[
https://issues.apache.org/jira/browse/CASSANDRA-3730?page=com.atlassian.jira.plugin.system.issuetabpanels:comment-tabpanel&focusedCommentId=13194630#comment-13194630
]
Vitalii Tymchyshyn commented on CASSANDRA-3730:
-----------------------------------------------
I've introduced simplistic handling that should at least abort decommission or
move command with problematic streaming sessions:
https://github.com/apache/cassandra/pull/6
> If some streaming sessions fail on decommission, decommission hangs
> -------------------------------------------------------------------
>
> Key: CASSANDRA-3730
> URL: https://issues.apache.org/jira/browse/CASSANDRA-3730
> Project: Cassandra
> Issue Type: Bug
> Components: Core
> Affects Versions: 1.1
> Environment: FreeBSD
> Reporter: Vitalii Tymchyshyn
>
> Currently cassandra do not handle StreamOutSession fails, e.g.:
> // Instead of just not calling the callback on failure, we could have
> // allow to register a specific callback for failures, but we leave
> // that to a future ticket (likely CASSANDRA-3112)
> if (callback != null && success)
> callback.run();
> This means that if during decommission a node that receives decommission data
> fails or (my case) the node that tries to decommission becomes overloaded,
> the streaming session fails and decommission don't know anything about this.

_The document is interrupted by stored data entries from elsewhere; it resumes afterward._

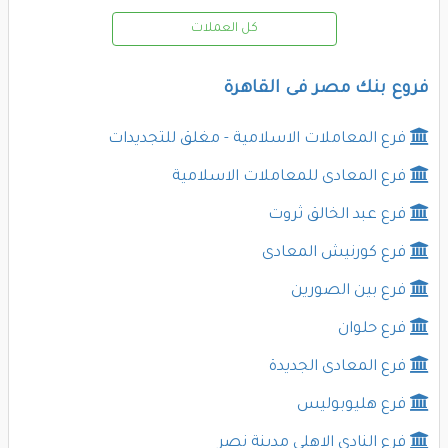
كل العملات
فروع بنك مصر فى القاهرة
فرع المعاملات الاسلامية - مغلق للتجديدات
فرع المعادى للمعاملات الاسلامية
فرع عبد الخالق ثروت
فرع كورنيش المعادى
فرع بين الصورين
فرع حلوان
فرع المعادى الجديدة
فرع هليوبوليس
فرع النادى الاهلى مدينة نصر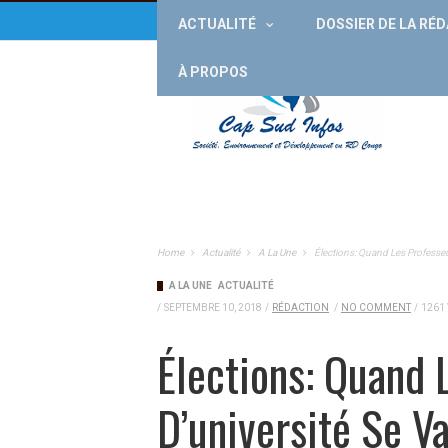
ACTUALITÉ
DOSSIER DE LA RÉ
À PROPOS
Home
Actualité
A La Une
Élections: Quand Les Professeu
A LA UNE
ACTUALITÉ
/
SEPTEMBRE 10, 2018
/
RÉDACTION
/
NO COMMENT
/
1261
Élections: Quand 
D’université Se Va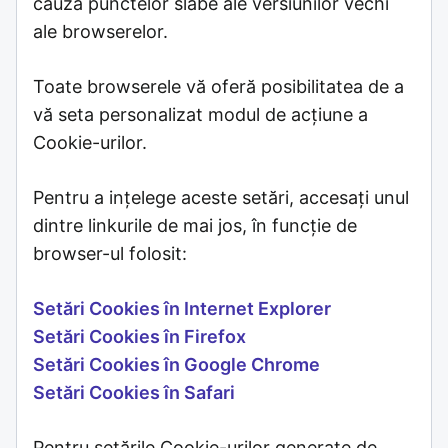
cauza punctelor slabe ale versiunilor vechi
ale browserelor.
Toate browserele vă oferă posibilitatea de a
vă seta personalizat modul de acțiune a
Cookie-urilor.
Pentru a ințelege aceste setări, accesați unul
dintre linkurile de mai jos, în funcție de
browser-ul folosit:
Setări Cookies în Internet Explorer
Setări Cookies în Firefox
Setări Cookies în Google Chrome
Setări Cookies în Safari
Pentru setările Cookie-urilor generate de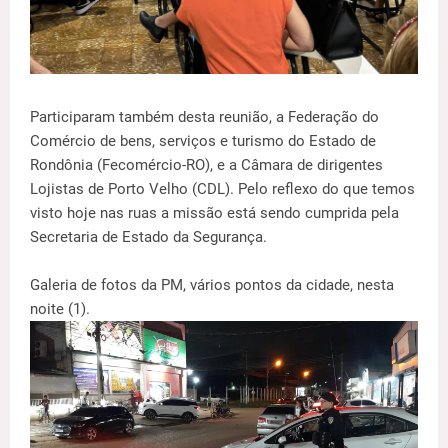
Participaram também desta reunião, a Federação do
Comércio de bens, serviços e turismo do Estado de
Rondônia (Fecomércio-RO), e a Câmara de dirigentes
Lojistas de Porto Velho (CDL). Pelo reflexo do que temos
visto hoje nas ruas a missão está sendo cumprida pela
Secretaria de Estado da Segurança.
Galeria de fotos da PM, vários pontos da cidade, nesta
noite (1).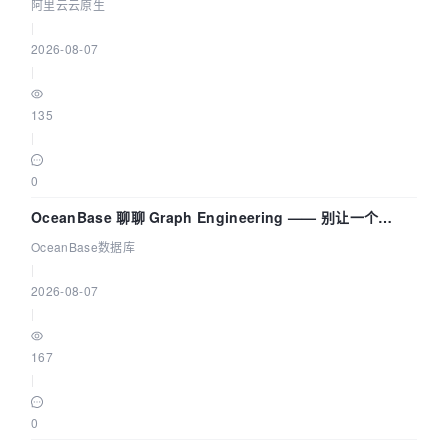
拓扑可视化构建 AI 流量治理底座
阿里云云原生
                    content += value + 
","
;

|
                } 
else
 {

2026-08-07
                    content += 
"'',"
;

|
                }

            }

135
        }

|
// 去除末尾的，
        content = content.substring(
0
, 
0
content.length() - 
1
);

OceanBase 聊聊 Graph Engineering —— 别让一个
return
 content;

Agent 既当运动员又
OceanBase数据库
|
2026-08-07
|
167
|
0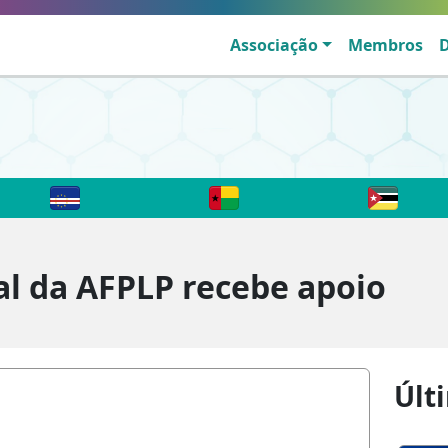
Associação
Membros
l da AFPLP recebe apoio
P
Últ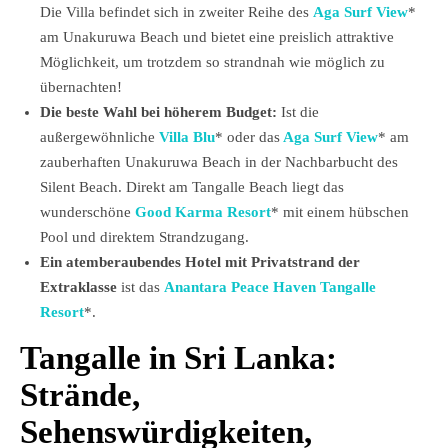
Die Villa befindet sich in zweiter Reihe des
Aga Surf View
*
am Unakuruwa Beach und bietet eine preislich attraktive
Möglichkeit, um trotzdem so strandnah wie möglich zu
übernachten!
Die beste Wahl bei höherem Budget:
Ist die
außergewöhnliche
Villa Blu
* oder das
Aga Surf View
* am
zauberhaften Unakuruwa Beach in der Nachbarbucht des
Silent Beach. Direkt am Tangalle Beach liegt das
wunderschöne
Good Karma Resort
* mit einem hübschen
Pool und direktem Strandzugang.
Ein atemberaubendes Hotel mit Privatstrand der
Extraklasse
ist das
Anantara Peace Haven Tangalle
Resort
*.
Tangalle in Sri Lanka:
Strände,
Sehenswürdigkeiten,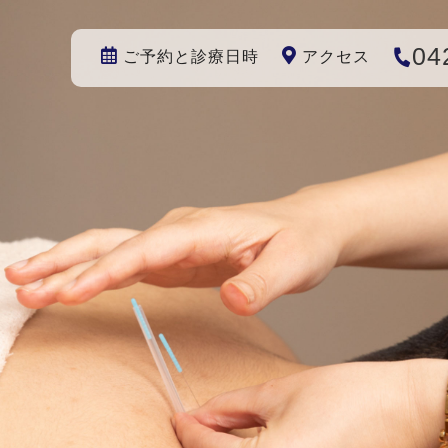
04
ご予約と診療日時
アクセス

> This makes it hard to decommission overloaded nodes because I need to restart
> the node to restart decommission.
> Also I can see next errors because of streaming files try to get streaming
> session that is closed by gossip:
> ERROR [Streaming to /10.112.0.216:1] 2012-01-11 15:57:28,882
> AbstractCassandraDaemon.java (line 138) Fatal exception in thread
> Thread[Streaming to /10.112.0.216:1,5,main]
> java.lang.NullPointerException
> at
> org.apache.cassandra.streaming.FileStreamTask.runMayThrow(FileStreamTask.java:97)
> at
> org.apache.cassandra.utils.WrappedRunnable.run(WrappedRunnable.java:30)
> at
> java.util.concurrent.ThreadPoolExecutor.runWorker(ThreadPoolExecutor.java:1110)
> at
> java.util.concurrent.ThreadPoolExecutor$Worker.run(ThreadPoolExecutor.java:603)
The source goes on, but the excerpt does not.